Black Tudors: The Spanish Princess And Representation
When I was boy, going to school in Northamptonshire, I soon saw how White European-centric the history syllabus was.
A t fourteen I knew enough about British history to know that Wilberforce didn’t end slavery on his own. But how the British talk about slavery, and teach slavery (when they do teach it), makes it sound like William Wilberforce singlehandedly ended slavery purely based on his moral convictions. Despite fifty years of abolitionist campaigning, there were slave mutinies simultaneously across the Caribbean, and years before he began. What about Toussaint L’Ouverture and the Haitian Revolution? What about Sam Sharpe and the Christmas Rebellion? The Maroons? There were revolts in Barbados, Jamaica, Guyana, Grenada and more. But we focus on Wilberforce, why?
Yet, now older, I still notice that Black and brown people’s right to be included in British (and European) history is contested — the right to be characters in our national stories, outside of slaves and poor immigrants. Whether we’re talking about the Afro-Romans, or Black Georgians (who weren’t all slaves) — when the seemingly die-hard history buffs / period drama purists see an absence of whiteness in Shakespeare or adaptations of classic novels, there’s a backlash. Couldn’t a Black boy play Oliver Twist? What about Bajan Rhoda Schwartz in Vanity Fair? I always read Heathcliffe as Black. Have a think.
Representation matters and that’s why, on its release, we should all be watching Starz’s The Spanish Princess. Seeing the trailer showed me, me. I saw me. The Black Tudors were out in full force and I think it’s great that these histories are finally getting scope in the mainstream. Both Black and British by David Olusoga and Black Tudors by Miranda Kaufmann talk about this nuanced history, a story that’s been whitewashed to the back of Europe’s throat. From John Blanke to Cattelena of Almondsbury, the Black Tudors existed and their stories are just as valid as that of Prince Arthur, Thomas Cromwell and Anne Boleyn.

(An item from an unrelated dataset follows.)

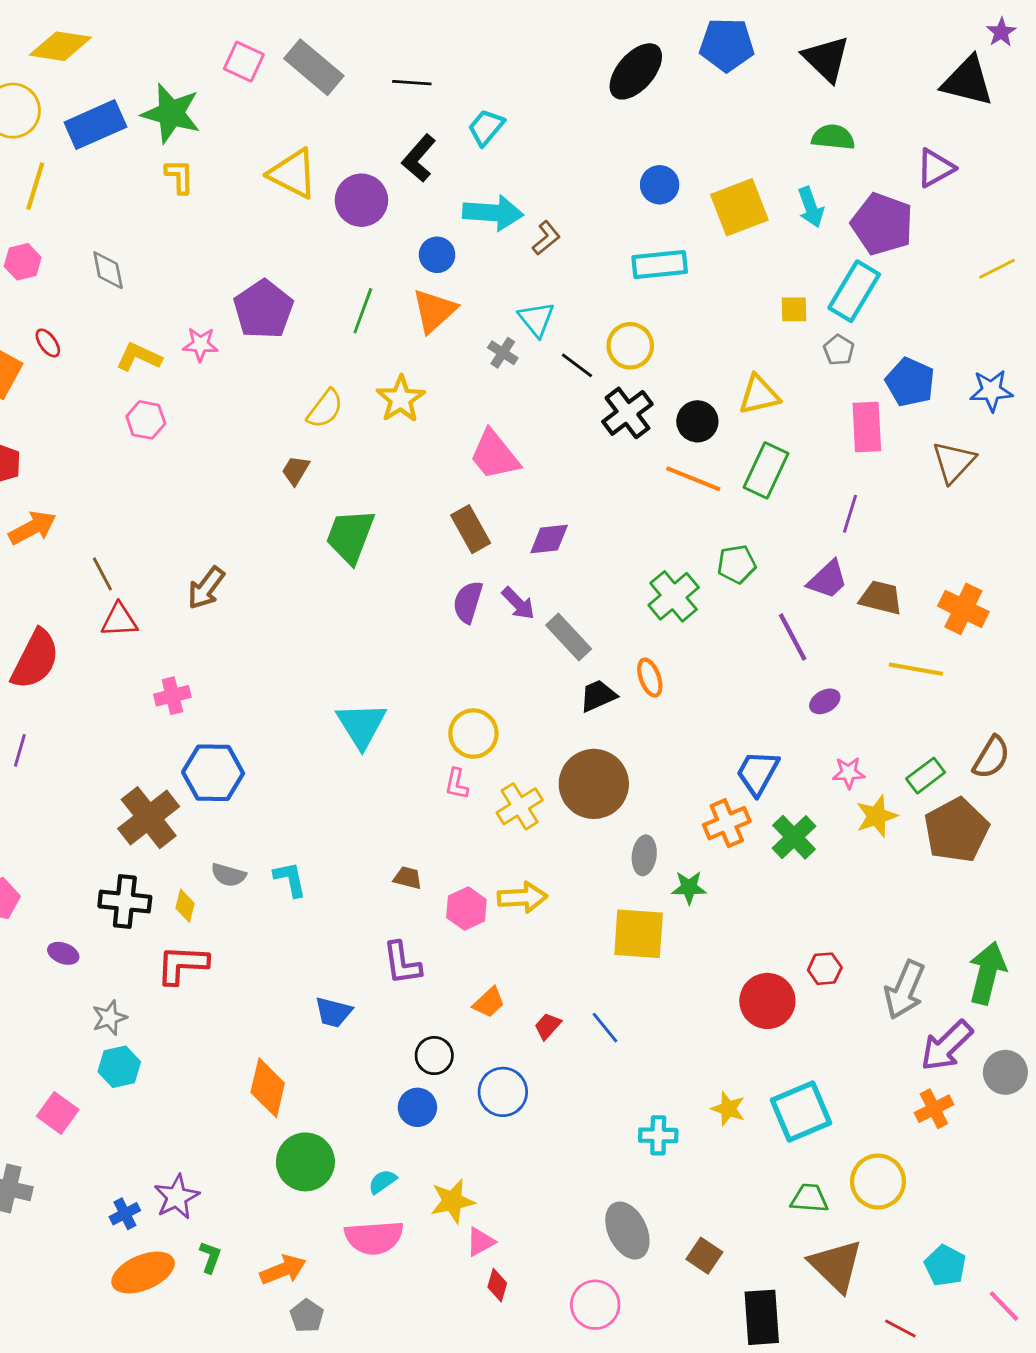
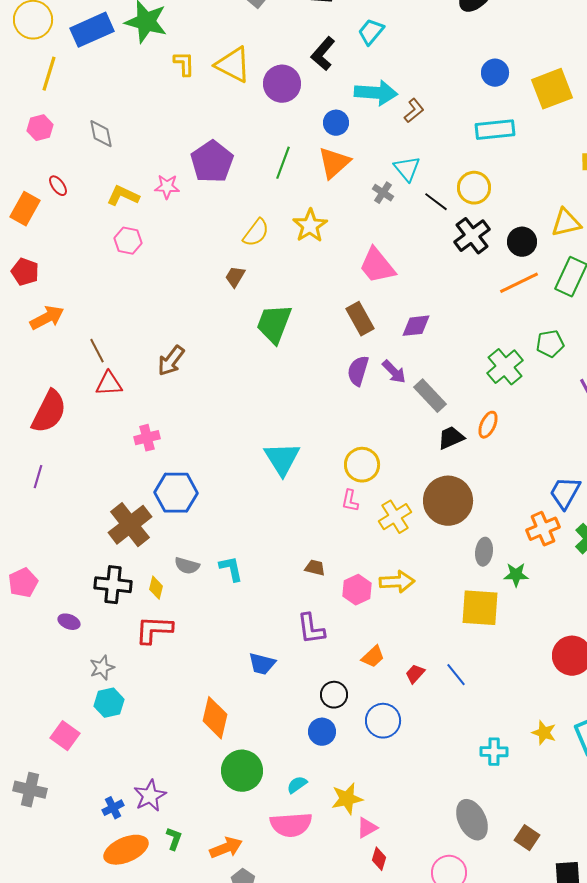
yellow L-shape: (179, 176) -> (184, 64), moved
orange line: (693, 479) -> (519, 283), turned -48
orange ellipse: (650, 678) -> (488, 425), turned 44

The recent Oscar-nominee as well, Mary Queen of Scots, is another benchmark for representation — Adrian Derrick-Palmer, Gemma Chan, Adrian Lester, Ismael Cruz Cordova — a film that represented not only in terms of race but sexuality too, as if being gay is some new phenomenon. Please. When you talk to the die-hard period drama fans, the fact these sorts of characters could exist in Tudor times or the days of Dickens or Austen does somewhat offend them!
In a landscape of their swaggering xenophobia, the release of The Spanish Princess is a welcome sight, even if it’s simply to show people how far back the Black presence in Britain really goes. Before Enoch’s River of Blood, before Empire Windrush and Sir John Hawkins’ slave-trading exploits — there were people of colour here in Britain that lived, some of whom may even have been pieces in the Tudor saga. The fact that Catherine of Aragon’s chamber mistress was “a North African Moore called Cattelena” (Olusoga, Black and British) during her marriage to Prince Arthur put her into the spotlight. I’m intrigued into how the writers approach race, if they feel the need to discuss race at all.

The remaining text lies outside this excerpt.